As a general rule, regarding resident entities that are engaged in a commercial, industrial or agricultural activity, no segregation applies in the determination of the taxable income.

The most important items of income that are exempt from tax are domestic and foreign dividends and capital gains qualifying for the participation exemption regime.

Participation Exemption for Capital Gains

Capital gains and losses realized on the transfer of shares or assets by resident companies, are eligible for exemption under the participation exemption regime, provided the following requirements are met:

  • The shares are held for a consecutive period of at least one year prior to the transfer;
  • The taxpayer directly, or directly and indirectly, holds at least 10% of the share capital or voting rights in the entity whose shares are transferred;
  • The taxpayer is not covered by the Portuguese tax transparency regime;
  • The entity whose shares are transferred is not resident in a tax haven/ black-listed jurisdiction; and
  • The assets of the entity from which shares are transferred are not directly or indirectly comprised of more than 50% of real estate located in Portugal and acquired on or after 1 January 2014.

Participation Exemption for Dividends

Dividends received by resident companies are eligible for exemption under the participation exemption regime, provided the following requirements are met:

  • The shares are held for a consecutive period of at least one year;
  • The taxpayer directly, or directly and indirectly, holds at least 10% of the share capital or voting rights in the distributing entity;
  • The taxpayer is not covered by the Portuguese tax transparency regime;
  • The distributing entity is not resident in a tax haven/ black-listed jurisdiction; and
  • The distributing entity is subject to tax at a rate that is not lower than 60% of the Portuguese nominal tax rate (except in the case it meets the business-test requirement).

The exemption applies whether the distributing entity is a Portuguese company, an EU/ EEA entity, or an entity located in other countries, provided the conditions of the participation exemption regime are fulfilled.

In this regard, the Court of Justice of the European Union (CJEU) in a decision dated 1 September 2022, held that dividends received from subsidiary entities located in countries outside the EU/ EEA may be denied the participation exemption if the country of residence of the distributing entity does not have a treaty with Portugal providing for tax information exchange.
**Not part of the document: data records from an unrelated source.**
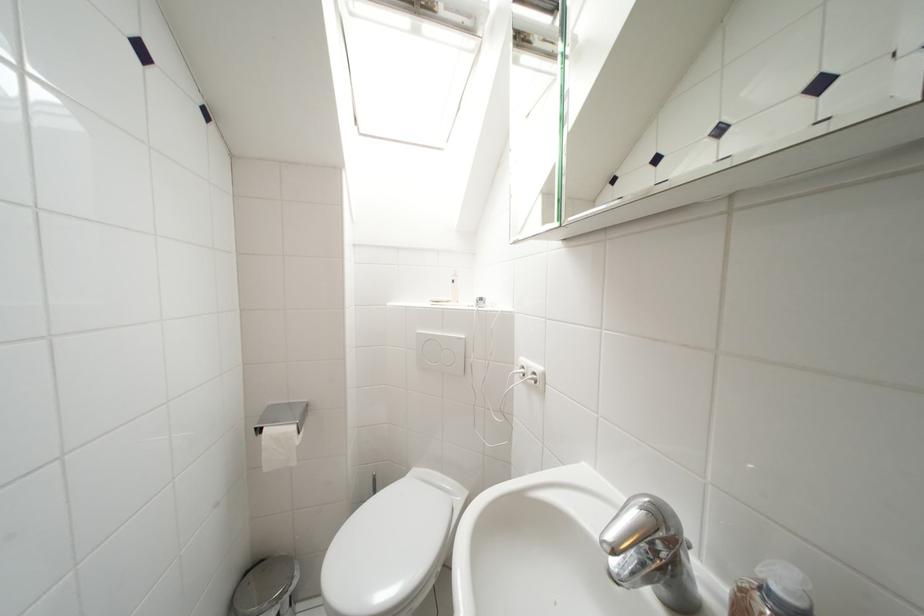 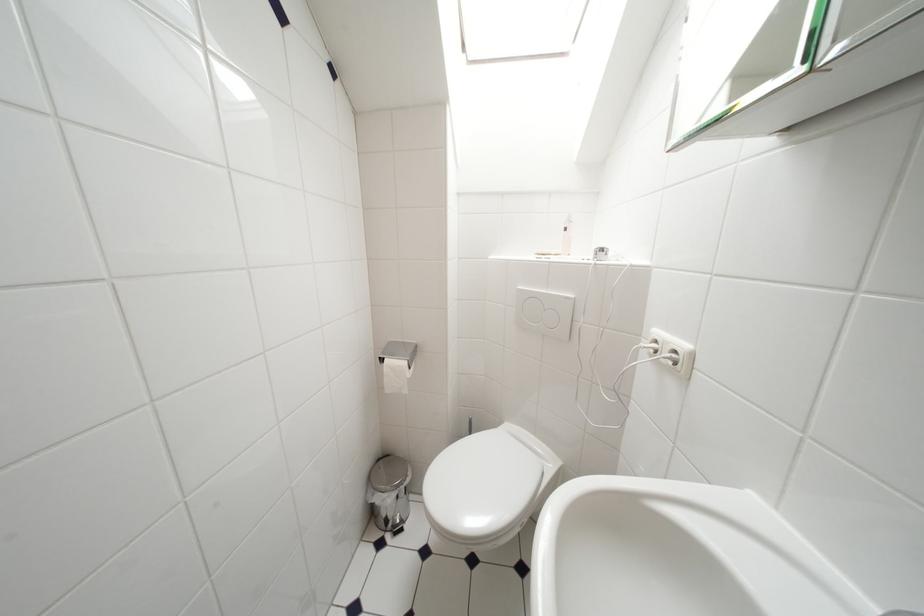 Question: The camera is either moving clockwise (left) or counter-clockwise (right) around the object. The first image is from the beginning of the video and the second image is from the end. Is the camera moving left or right when shooting the video?

Choices:
 (A) Left
 (B) Right

Answer: (B) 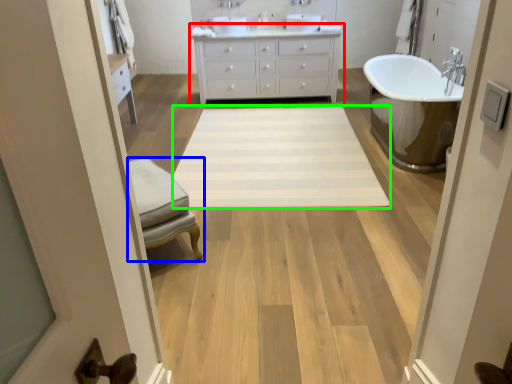 Question: Based on their relative distances, which object is farther from bathroom cabinet (highlighted by a red box)? Choose from furniture (highlighted by a blue box) and plain (highlighted by a green box).

Choices:
 (A) furniture
 (B) plain

Answer: (A) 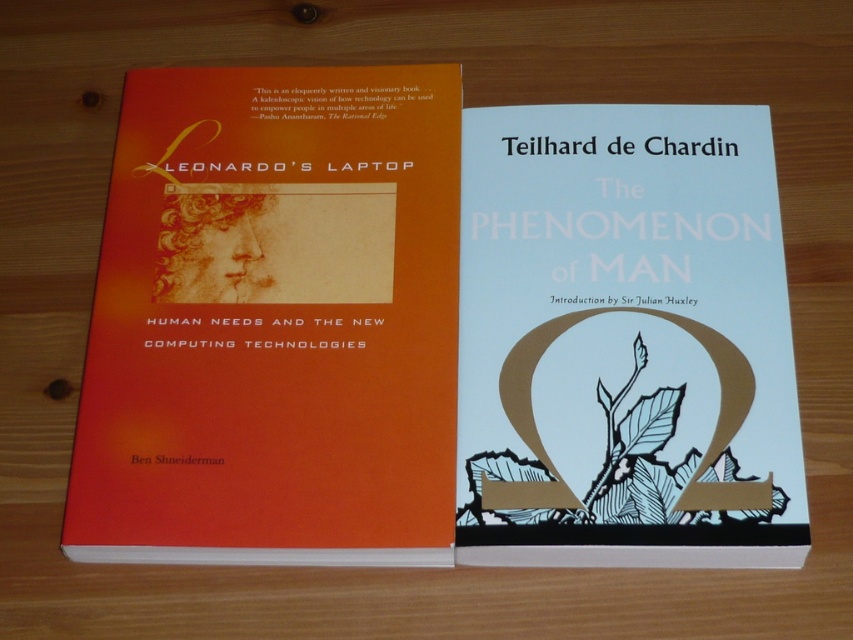 Is orange matte book cover at left below white paper book at center?

No, orange matte book cover at left is not below white paper book at center.

Is point (172, 524) positioned after point (474, 284)?

No.

At what (x,y) coordinates should I click in order to perform the action: click on orange matte book cover at left. Please return your answer as a coordinate pair (x, y). Image resolution: width=853 pixels, height=640 pixels. Looking at the image, I should click on (274, 321). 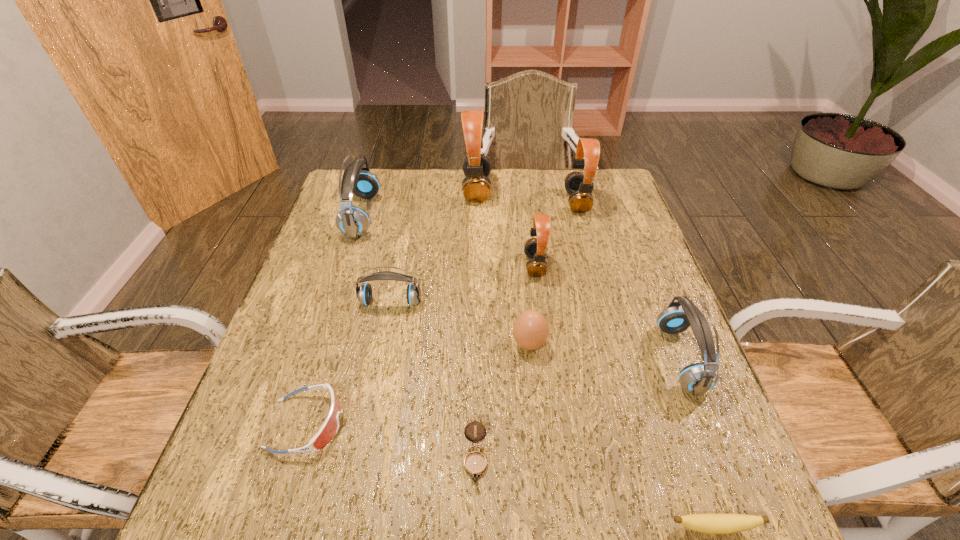 Find the location of a particular element. vacant area that satisfies the following two spatial constraints: 1. on the ear cups of the boiled egg; 2. on the right side of the farthest blue headset is located at coordinates (321, 344).

Find the location of a particular element. The width and height of the screenshot is (960, 540). free space that satisfies the following two spatial constraints: 1. on the ear cups of the shortest object; 2. on the right side of the second blue headset from right to left is located at coordinates (347, 527).

This screenshot has height=540, width=960. Find the location of `blank space that satisfies the following two spatial constraints: 1. on the ear cups of the second smallest blue headset; 2. on the face of the compass`. blank space that satisfies the following two spatial constraints: 1. on the ear cups of the second smallest blue headset; 2. on the face of the compass is located at coordinates (720, 460).

Locate an element on the screen. vacant space that satisfies the following two spatial constraints: 1. on the ear cups of the tallest headset; 2. on the right side of the boiled egg is located at coordinates (475, 344).

Where is `blank area in the image that satisfies the following two spatial constraints: 1. on the front side of the yellow banana; 2. on the left side of the boiled egg`? The height and width of the screenshot is (540, 960). blank area in the image that satisfies the following two spatial constraints: 1. on the front side of the yellow banana; 2. on the left side of the boiled egg is located at coordinates (547, 527). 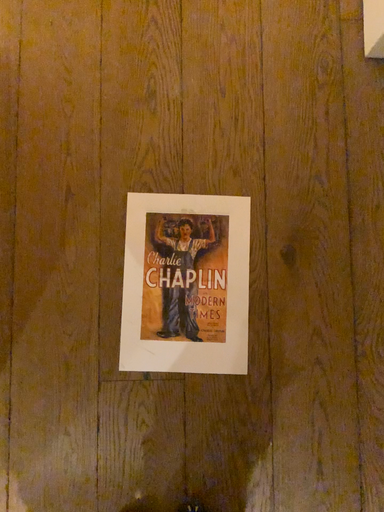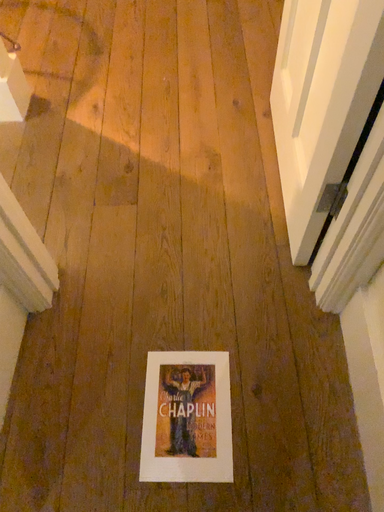 Question: How did the camera likely rotate when shooting the video?

Choices:
 (A) rotated upward
 (B) rotated downward

Answer: (A) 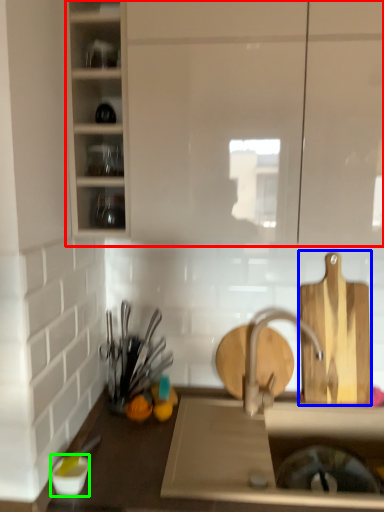 Question: Based on their relative distances, which object is nearer to cabinetry (highlighted by a red box)? Choose from cutting board (highlighted by a blue box) and tableware (highlighted by a green box).

Choices:
 (A) cutting board
 (B) tableware

Answer: (A) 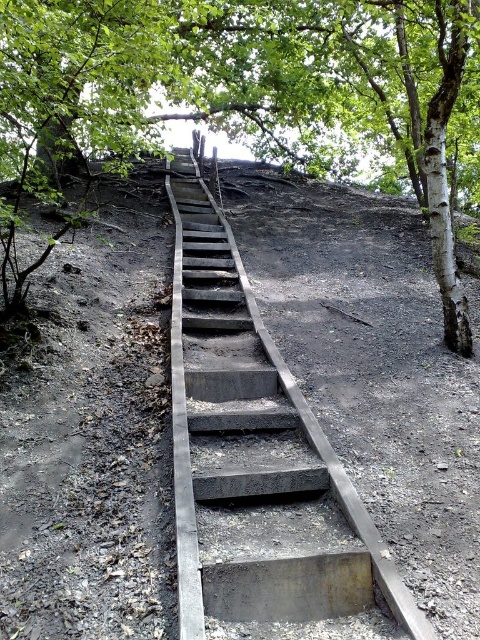 You are standing at the bottom of the stairs and want to reach the green leafy tree at upper center. Based on the coordinates provided, in which direction should you walk relative to the stairs?

The green leafy tree at upper center is located at coordinates point (236,97). Since the stairs lead upwards diagonally towards the top of the hill, you should walk up the stairs towards the top of the hill to reach the green leafy tree at upper center.

You are standing at the bottom of the wooden stairs and want to reach the point marked as point (299, 20). There is another point, point (261, 483), further away from you. Which point is closer to your current position?

Point (299, 20) is closer to your current position because it is further to the camera than point (261, 483), meaning it is physically nearer to you at the base of the stairs. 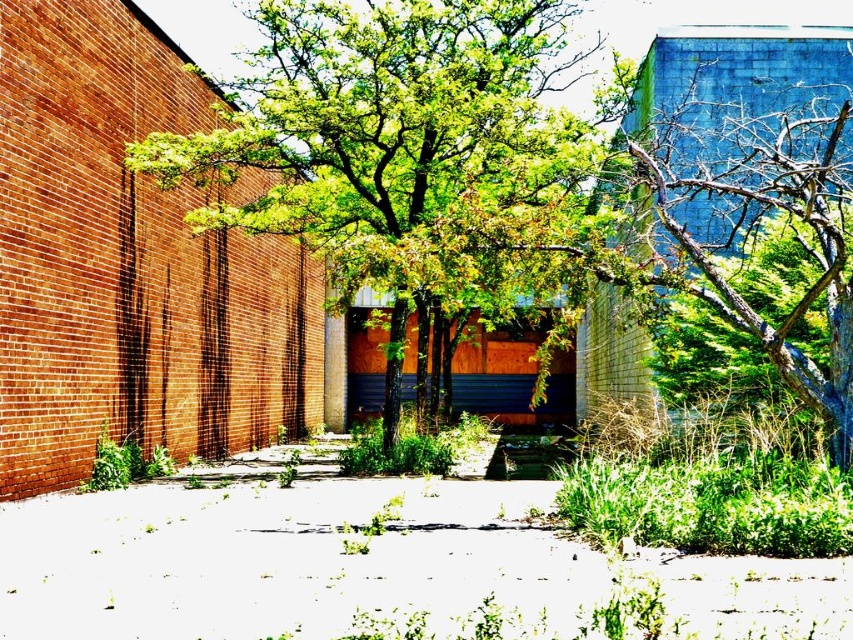 Question: Can you confirm if green leafy tree at center is smaller than white gravel at center?

Choices:
 (A) no
 (B) yes

Answer: (A)

Question: Is green leafy tree at center below white gravel at center?

Choices:
 (A) no
 (B) yes

Answer: (A)

Question: Among these objects, which one is farthest from the camera?

Choices:
 (A) white gravel at center
 (B) green leafy tree at center

Answer: (B)

Question: Does green leafy tree at center lie in front of white gravel at center?

Choices:
 (A) yes
 (B) no

Answer: (B) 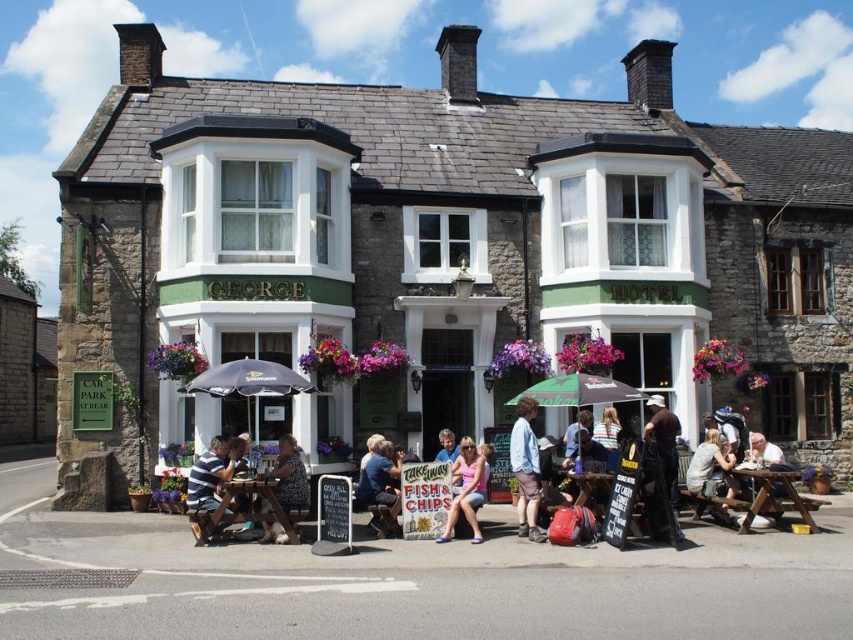 You are a guest at the hotel and want to retrieve your brown leather jacket at center from the outdoor seating area. The green fabric umbrella at center is currently blocking your path. Can you reach your jacket without moving the umbrella?

The brown leather jacket at center is behind the green fabric umbrella at center, so you can reach it by going around the umbrella or bending down to retrieve it without moving the umbrella. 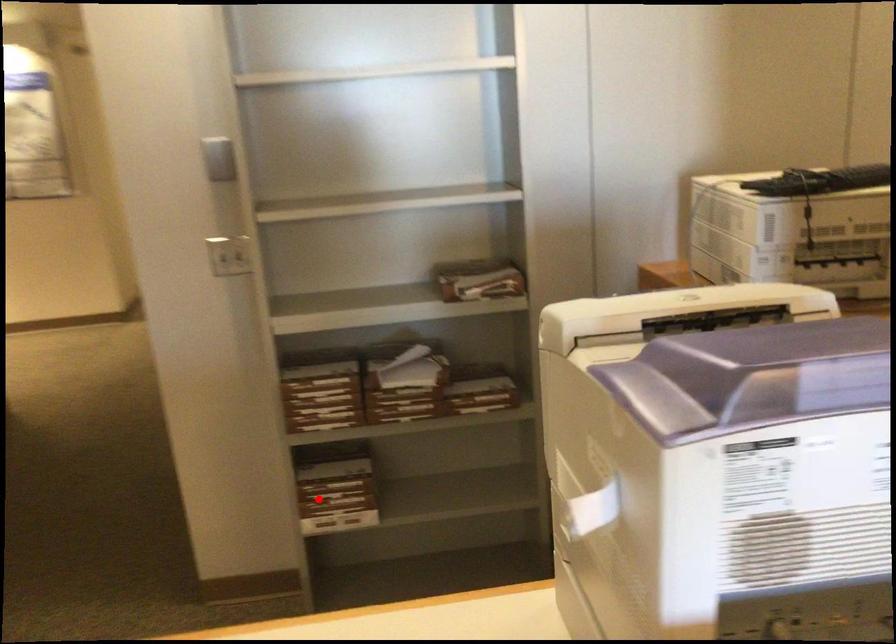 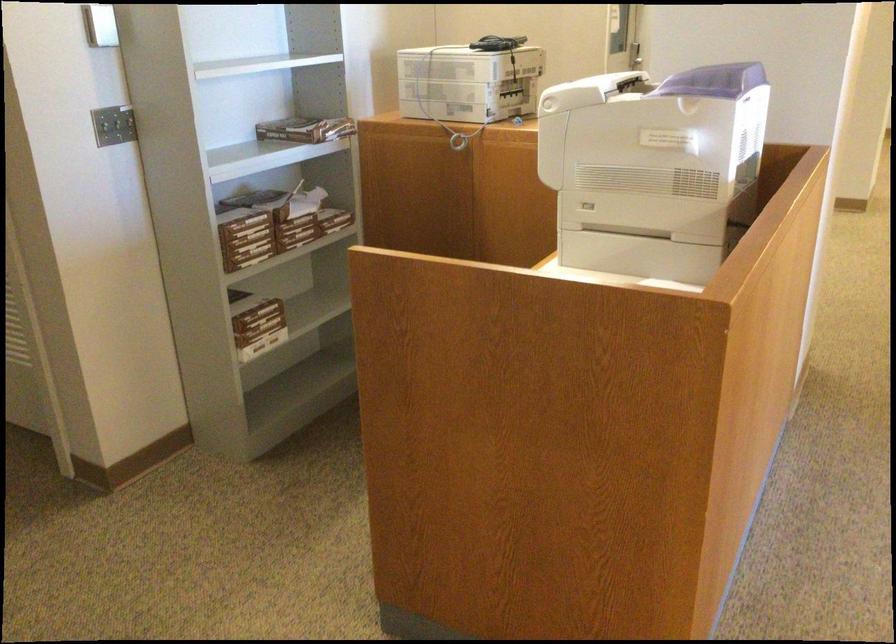 Find the pixel in the second image that matches the highlighted location in the first image.

(257, 321) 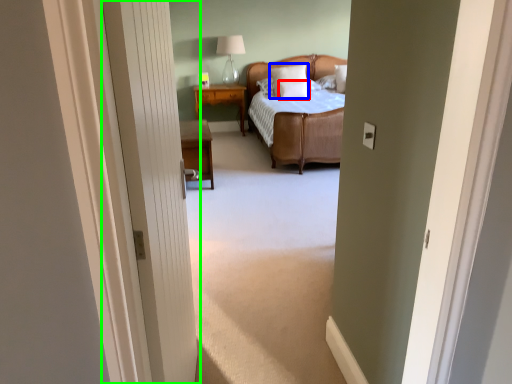 Question: Estimate the real-world distances between objects in this image. Which object is farther from pillow (highlighted by a red box), pillow (highlighted by a blue box) or door (highlighted by a green box)?

Choices:
 (A) pillow
 (B) door

Answer: (B) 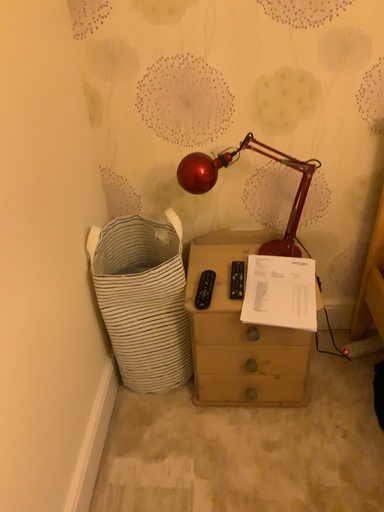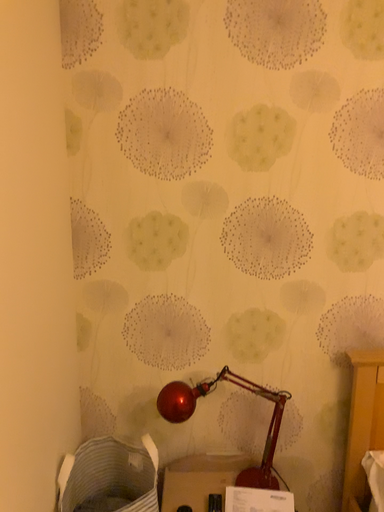 Question: Which way did the camera rotate in the video?

Choices:
 (A) rotated downward
 (B) rotated upward

Answer: (B) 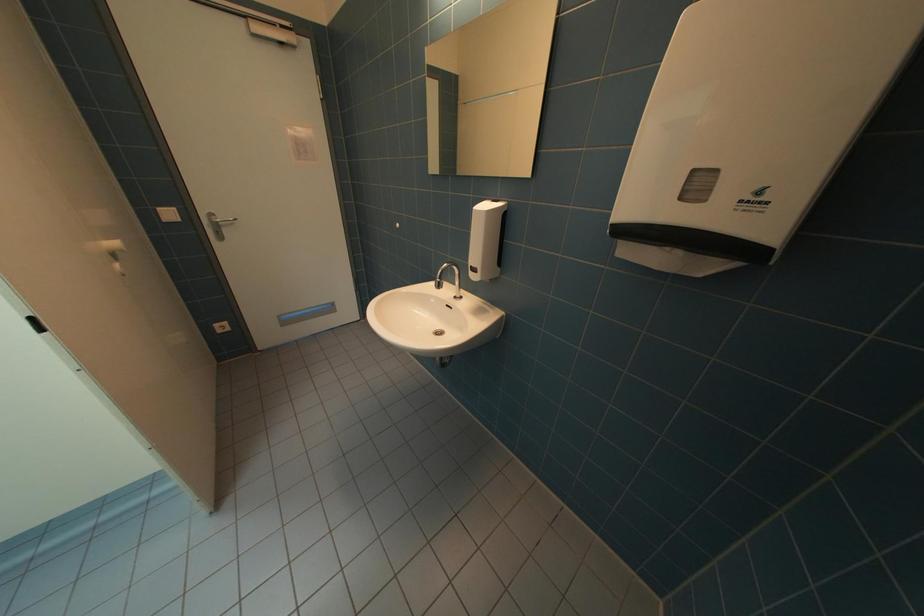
Since the exemption is subject to a condition relating to the tax liability of the distributing company in the third country, the Court reasoned a Member State is not required to grant the taxpayer the option to produce the evidence to show that the necessary conditions to obtain the deduction are satisfied where, due to the absence of a treaty obligation, that Member State cannot verify the veracity of that evidence with the country of residence of the distributing entity.

Anti-abuse Amendment

Effective 1 January 2016, the Portuguese government implemented anti-abuse amendments made to the EU Parent-Subsidiary Directive into its domestic law. The law introduces the concept of non-genuine arrangements, which include those that are not carried out for valid economic reasons or do not reflect economic reality. If a non-genuine arrangement is put in place with the main purpose, or one of the main purposes, of obtaining a tax advantage, then Portugal withholding tax exemption for dividends paid or the participation exemption for dividends received will not apply.